Eine derartige Lichtschranke zum Nachweis eines Objekts
in einem Überwachungsbereich ist aus der DE-OS 31 24 464
bekannt. Die bekannte Lichtschranke enthält eine Beleuchtungseinrichtung
und eine photoelektrische Wandlereinrichtung
mit einem während einer Abgleichphase aktivierten
Regelkreis, der die von der Beleuchtungseinrichtung
ausgehende Lichtmenge so lange schrittweise verstellt,
bis am Ausgang der photoelektrischen Wandlereinrichtung
ein bestimmter Zustand erreicht ist. Der Regelkreis enthält
- in Signalflußrichtung hintereinander - die photoelektrische
Wandlereinrichtung, eine Vergleichsschaltung,
der auch ein vorgegebener Schwellenwert zugeführt wird,
und die von einer Steuerschaltung beaufschlagte Beleuchtungseinrichtung.
Mit Hilfe dieser bekannten Lichtschranke
kann der Lichtstrom, der auf die Photowandlereinrichtung
fällt, wenn kein Gegenstand von der Lichtschranke erfaßt
wird, immer auf einem konstanten Wert gehalten werden,
so daß geringfügige Störfaktoren, wie beispielsweise
das Absetzen von Staub auf der Photowandlereinrichtung,
kompensiert werden können.
Aus der DE-OS 20 59 010 ist eine Lichtschranke mit konstanter
Ansprechwelle bekannt, die als wesentliche Bauelemente
ein Leuchtelement und einen Photowandler aufweist,
der das vom Leuchtelement abgegebene Licht auffängt. Sowohl
das Leuchtelement als auch der Photowandler sind in
einem Regelkreis zur Regelung der Energieaufnahme des
Leuchtelements enthalten, wobei der Regelkreis der Reihe
nach enthält einen Verstärker, einen Gleichrichter und eine
Glättungsstufe sowie eine Vergleichsstufe, welche die geglättete
Ausgangsgröße des Photowandlers empfängt und sie
mit einem Bezugswert vergleicht, der von einer Konstantspannungswelle
geliefert werden kann.
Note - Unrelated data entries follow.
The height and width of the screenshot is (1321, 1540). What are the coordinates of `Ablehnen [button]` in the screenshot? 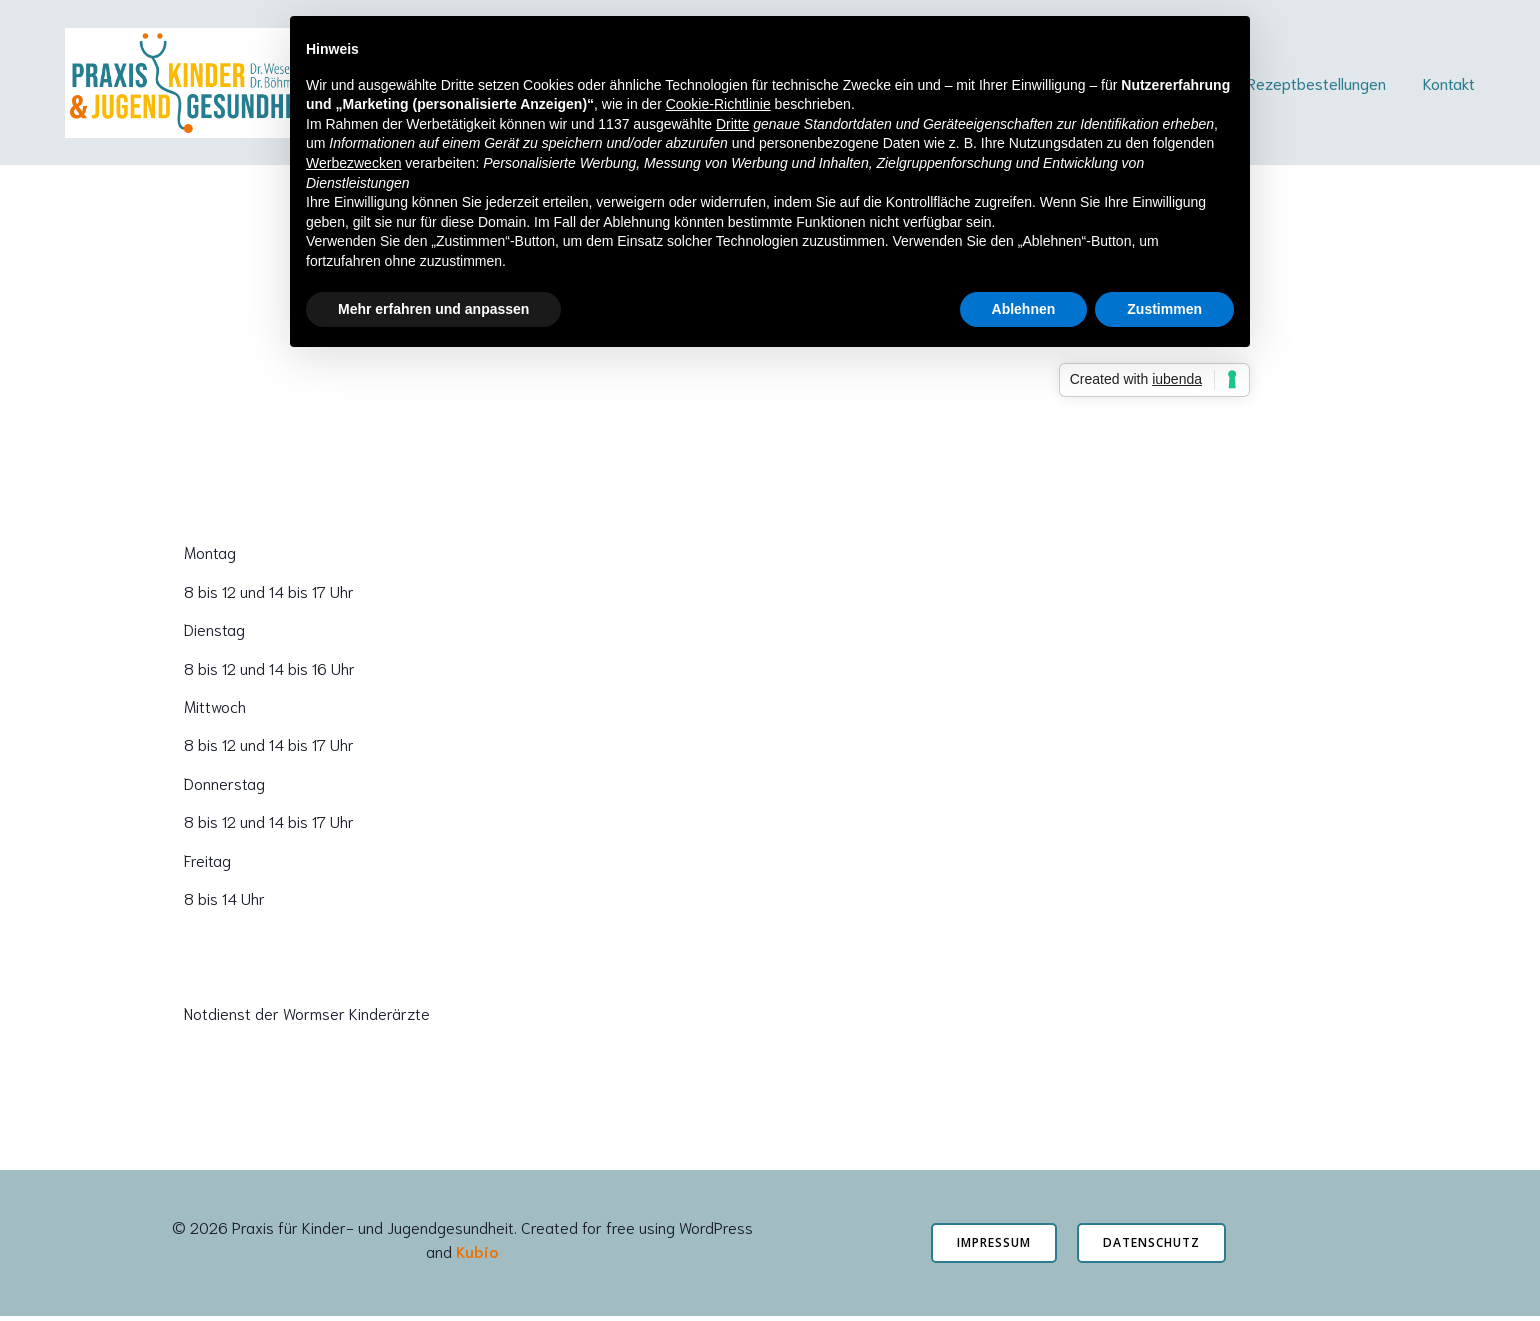 It's located at (1024, 309).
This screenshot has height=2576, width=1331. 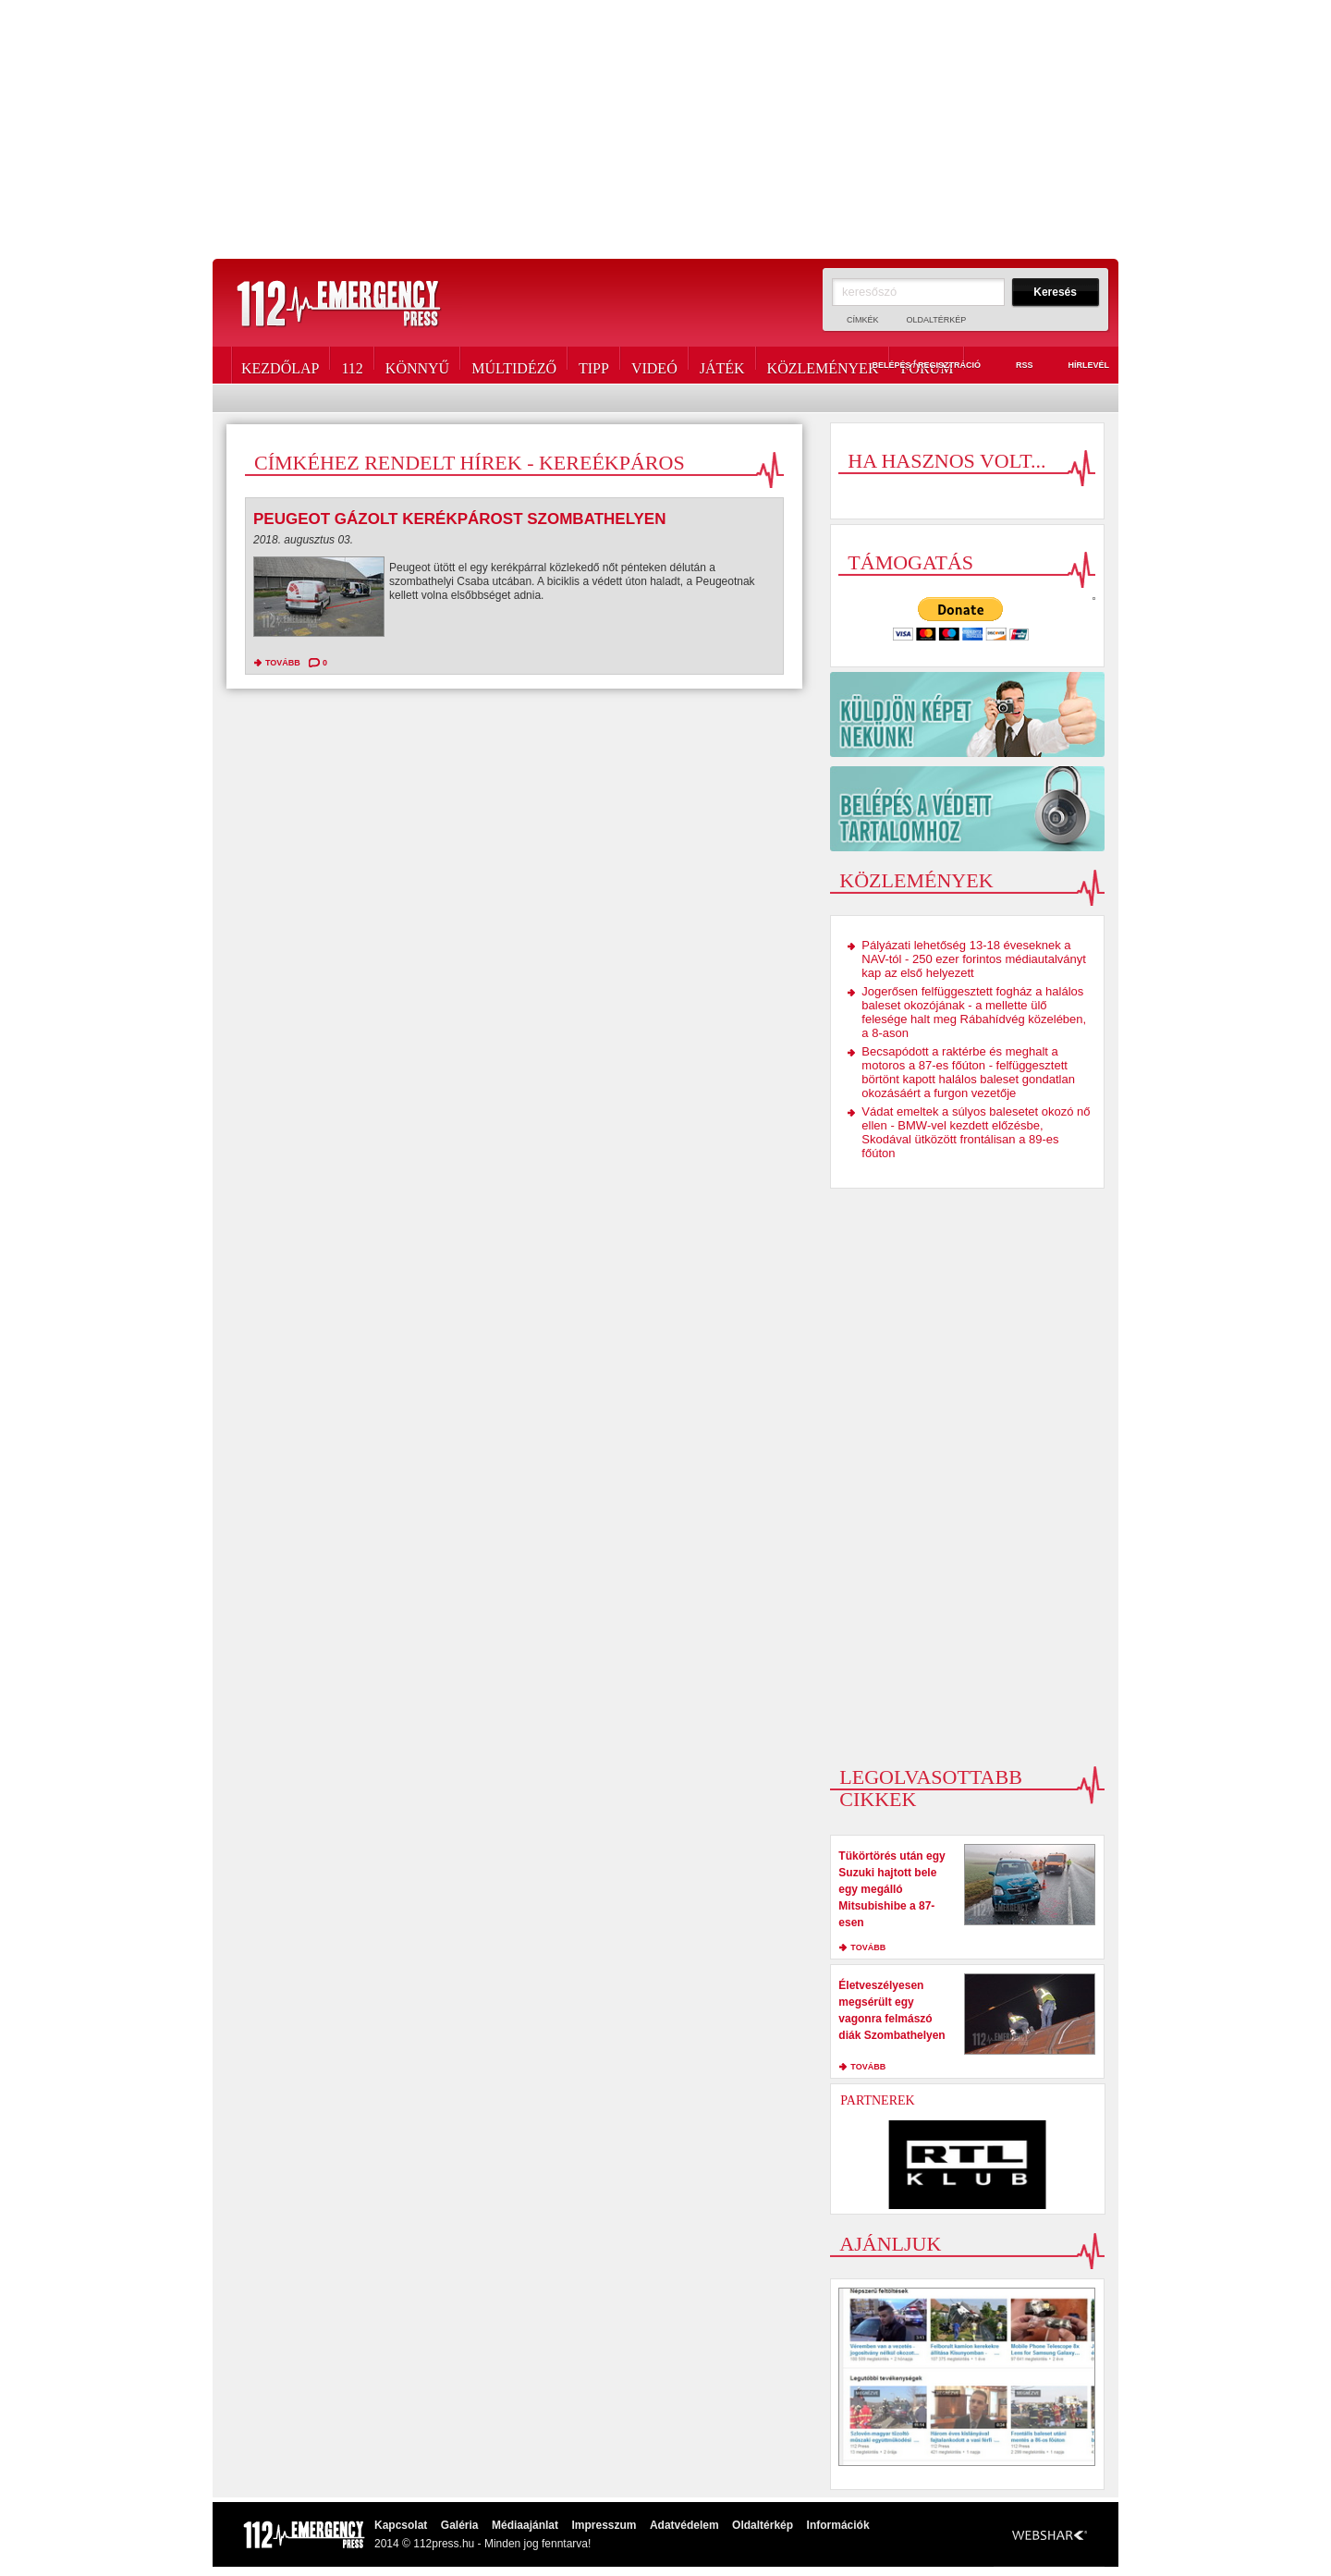 I want to click on Játék, so click(x=722, y=365).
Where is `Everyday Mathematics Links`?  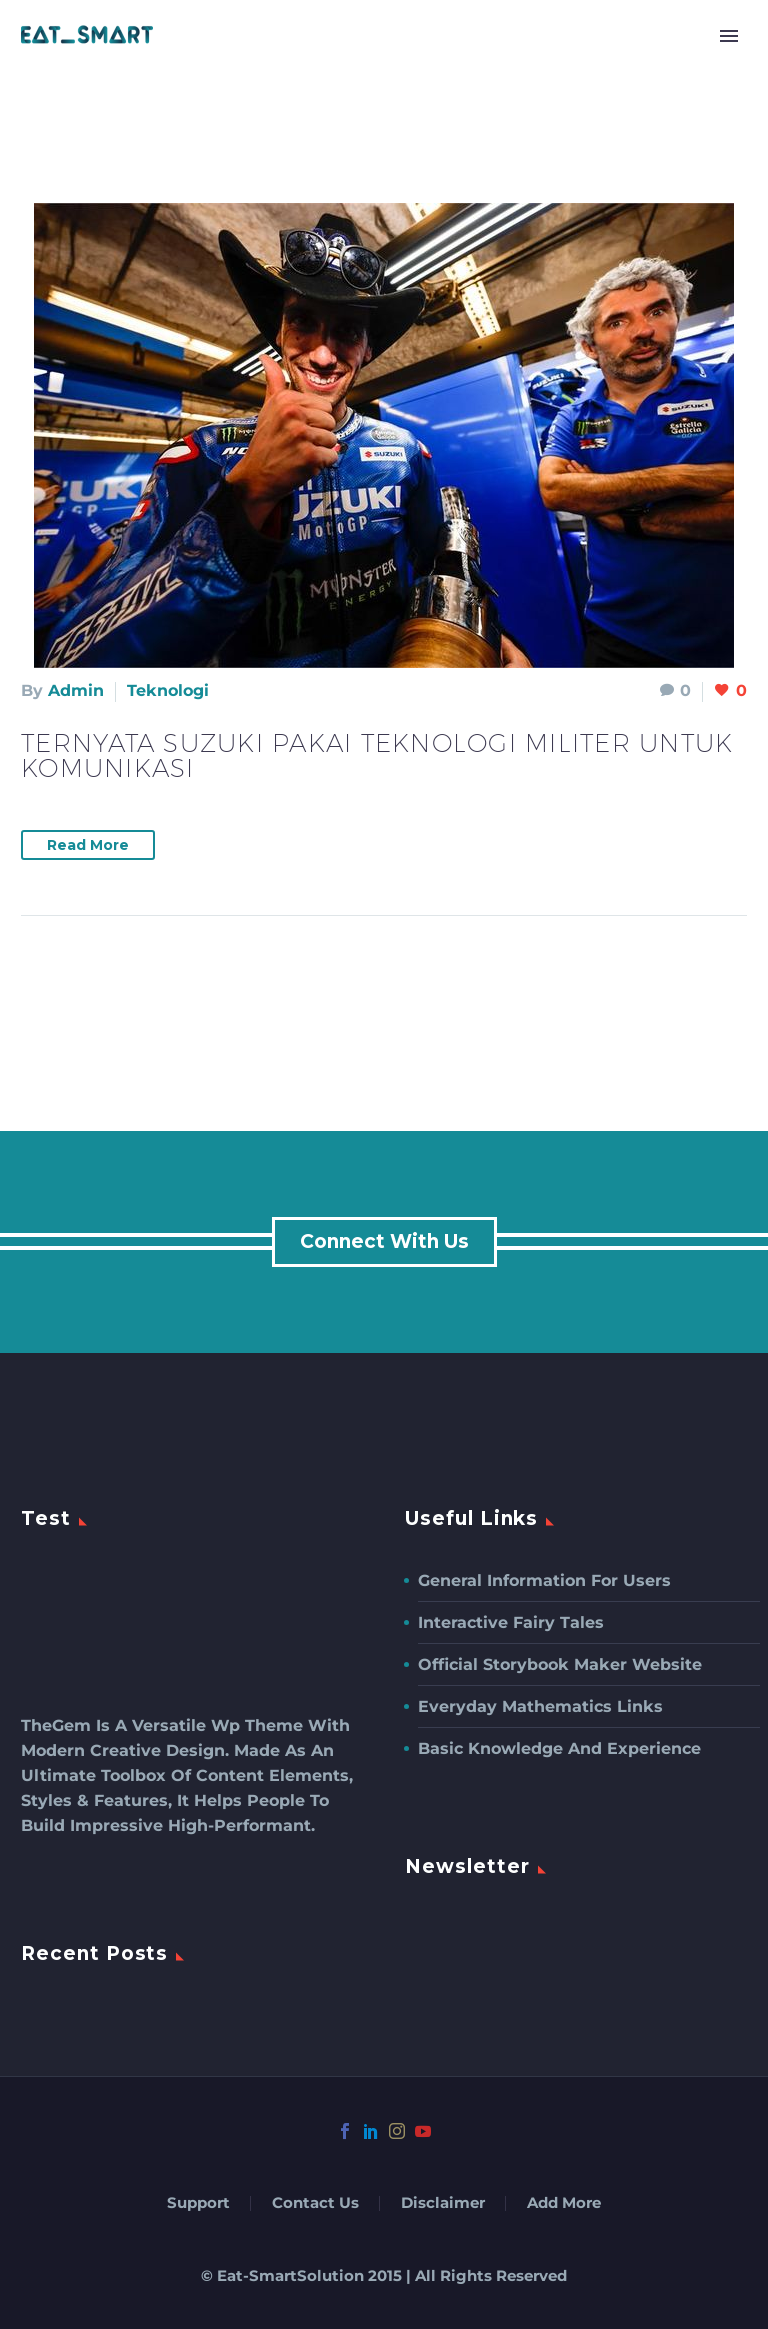 Everyday Mathematics Links is located at coordinates (540, 1706).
Die Vergleichsstufe
besteht aus einem Differenzverstärker, der die Verstärkung
eines Leistungsverstärkers steuert, wobei dieser Leistungsverstärker
an seinem Eingang Impulse von einem Impulsgenerator
empfängt, die er verstärkt und dem Leuchtelement zuführt.
Mit Hilfe dieser bekannten Lichtschranke wird gleichzeitig
ein Meßbetrieb und ein Regelbetrieb durchgeführt. Es
kann dadurch die Ansprechschwelle einer Lichtschranke unter
Verwendung nur eines einzelnen photoelektrischen Wandlers
sehr konstant gehalten werden.
Aus der DE-AS 16 23 778 ist eine Lichtschranke, insbesondere
photoelektrische Kontakteinrichtung für Zeigermeßgeräte
bekannt, welche eine Halbleiterlumineszenzdiode und
mindestens einen Photoempfänger in Form einer Photodiode
oder eines Phototransistors enthält. Der Überwachungsbereich
liegt zwischen der Lumineszenzdiode und mindestens
einem Photoempfänger, wobei die Lumineszenzdiode von einem
Oszillator gespeist wird. Das wesentliche dieser bekannten
Lichtschranke besteht darin, daß die zur Erzeugung von ungedämpften
Oszillatorschwingungen erforderliche Rückkopplung
über die mindestens eine Lichtstrecke verläuft.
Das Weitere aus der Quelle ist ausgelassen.